══ Supplied entries

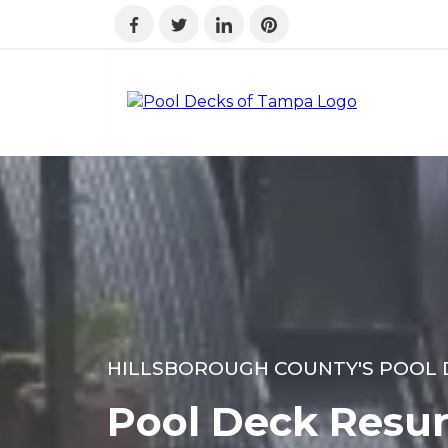
HILLSBOROUGH COUNTY'S POOL 
Pool Deck Resur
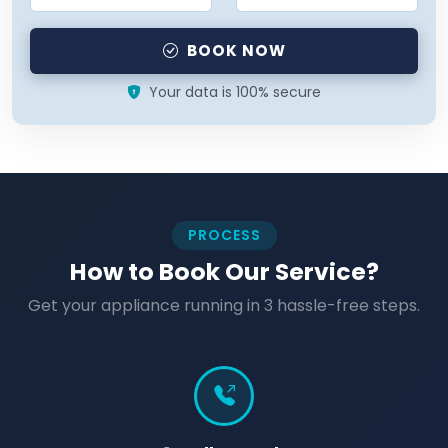
BOOK NOW
Your data is 100% secure
PROCESS
How to Book Our Service?
Get your appliance running in 3 hassle-free steps.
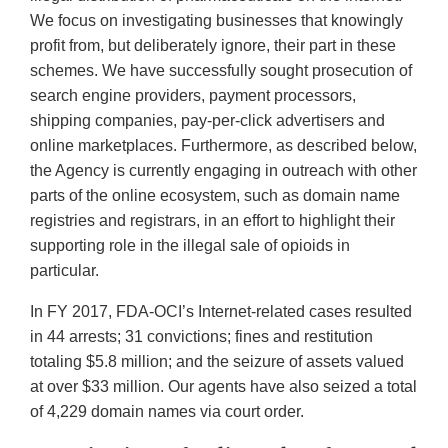
We focus on investigating businesses that knowingly
profit from, but deliberately ignore, their part in these
schemes. We have successfully sought prosecution of
search engine providers, payment processors,
shipping companies, pay-per-click advertisers and
online marketplaces. Furthermore, as described below,
the Agency is currently engaging in outreach with other
parts of the online ecosystem, such as domain name
registries and registrars, in an effort to highlight their
supporting role in the illegal sale of opioids in
particular.
In FY 2017, FDA-OCI’s Internet-related cases resulted
in 44 arrests; 31 convictions; fines and restitution
totaling $5.8 million; and the seizure of assets valued
at over $33 million. Our agents have also seized a total
of 4,229 domain names via court order.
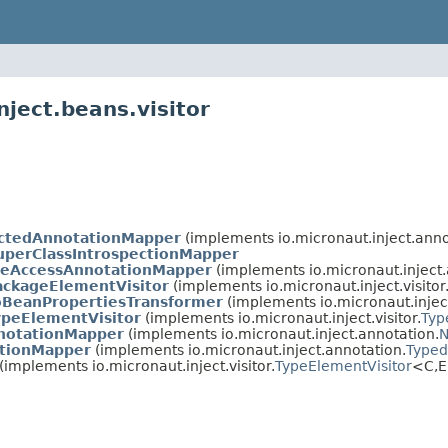
nject.beans.visitor
ectedAnnotationMapper
(implements io.micronaut.inject.anno
perClassIntrospectionMapper
iveAccessAnnotationMapper
(implements io.micronaut.inject.
ackageElementVisitor
(implements io.micronaut.inject.visitor
oBeanPropertiesTransformer
(implements io.micronaut.injec
ypeElementVisitor
(implements io.micronaut.inject.visitor.
Typ
notationMapper
(implements io.micronaut.inject.annotation.
N
tionMapper
(implements io.micronaut.inject.annotation.
Typed
(implements io.micronaut.inject.visitor.
TypeElementVisitor
<C,
E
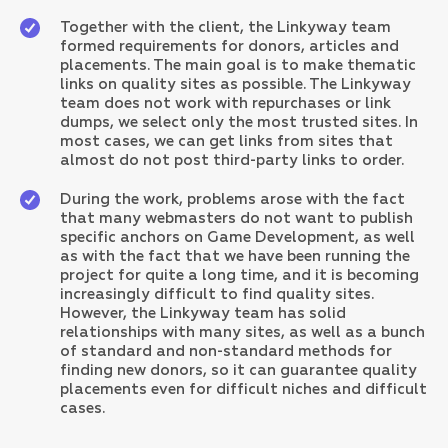
Together with the client, the Linkyway team
formed requirements for donors, articles and
placements. The main goal is to make thematic
links on quality sites as possible. The Linkyway
team does not work with repurchases or link
dumps, we select only the most trusted sites. In
most cases, we can get links from sites that
almost do not post third-party links to order.
During the work, problems arose with the fact
that many webmasters do not want to publish
specific anchors on Game Development, as well
as with the fact that we have been running the
project for quite a long time, and it is becoming
increasingly difficult to find quality sites.
However, the Linkyway team has solid
relationships with many sites, as well as a bunch
of standard and non-standard methods for
finding new donors, so it can guarantee quality
placements even for difficult niches and difficult
cases.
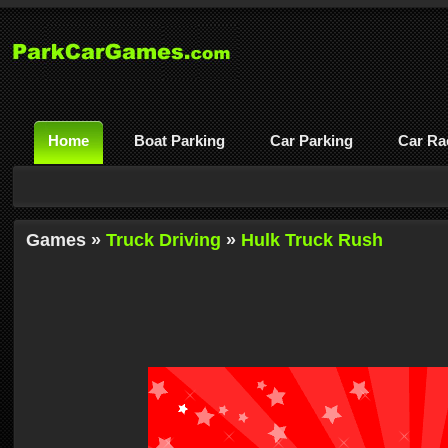
Home
Boat Parking
Car Parking
Car Ra
Games »
Truck Driving
»
Hulk Truck Rush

════

§ **Work item**: Every record must be set down again exactly; pictures do not belong in the copy.

§ **Solution to the exercise**:
HILLSBOROUGH COUNTY'S POOL 
Pool Deck Resur
BOOK NOW
Your data is 100% secure
PROCESS
How to Book Our Service?
Get your appliance running in 3 hassle-free steps.
We focus on investigating businesses that knowingly
profit from, but deliberately ignore, their part in these
schemes. We have successfully sought prosecution of
search engine providers, payment processors,
shipping companies, pay-per-click advertisers and
online marketplaces. Furthermore, as described below,
the Agency is currently engaging in outreach with other
parts of the online ecosystem, such as domain name
registries and registrars, in an effort to highlight their
supporting role in the illegal sale of opioids in
particular.
In FY 2017, FDA-OCI’s Internet-related cases resulted
in 44 arrests; 31 convictions; fines and restitution
totaling $5.8 million; and the seizure of assets valued
at over $33 million. Our agents have also seized a total
of 4,229 domain names via court order.
nject.beans.visitor
ectedAnnotationMapper
(implements io.micronaut.inject.anno
perClassIntrospectionMapper
iveAccessAnnotationMapper
(implements io.micronaut.inject.
ackageElementVisitor
(implements io.micronaut.inject.visitor
oBeanPropertiesTransformer
(implements io.micronaut.injec
ypeElementVisitor
(implements io.micronaut.inject.visitor.
Typ
notationMapper
(implements io.micronaut.inject.annotation.
N
tionMapper
(implements io.micronaut.inject.annotation.
Typed
(implements io.micronaut.inject.visitor.
TypeElementVisitor
<C,
E
Together with the client, the Linkyway team
formed requirements for donors, articles and
placements. The main goal is to make thematic
links on quality sites as possible. The Linkyway
team does not work with repurchases or link
dumps, we select only the most trusted sites. In
most cases, we can get links from sites that
almost do not post third-party links to order.
During the work, problems arose with the fact
that many webmasters do not want to publish
specific anchors on Game Development, as well
as with the fact that we have been running the
project for quite a long time, and it is becoming
increasingly difficult to find quality sites.
However, the Linkyway team has solid
relationships with many sites, as well as a bunch
of standard and non-standard methods for
finding new donors, so it can guarantee quality
placements even for difficult niches and difficult
cases.
Home
Boat Parking
Car Parking
Car Ra
Games »
Truck Driving
»
Hulk Truck Rush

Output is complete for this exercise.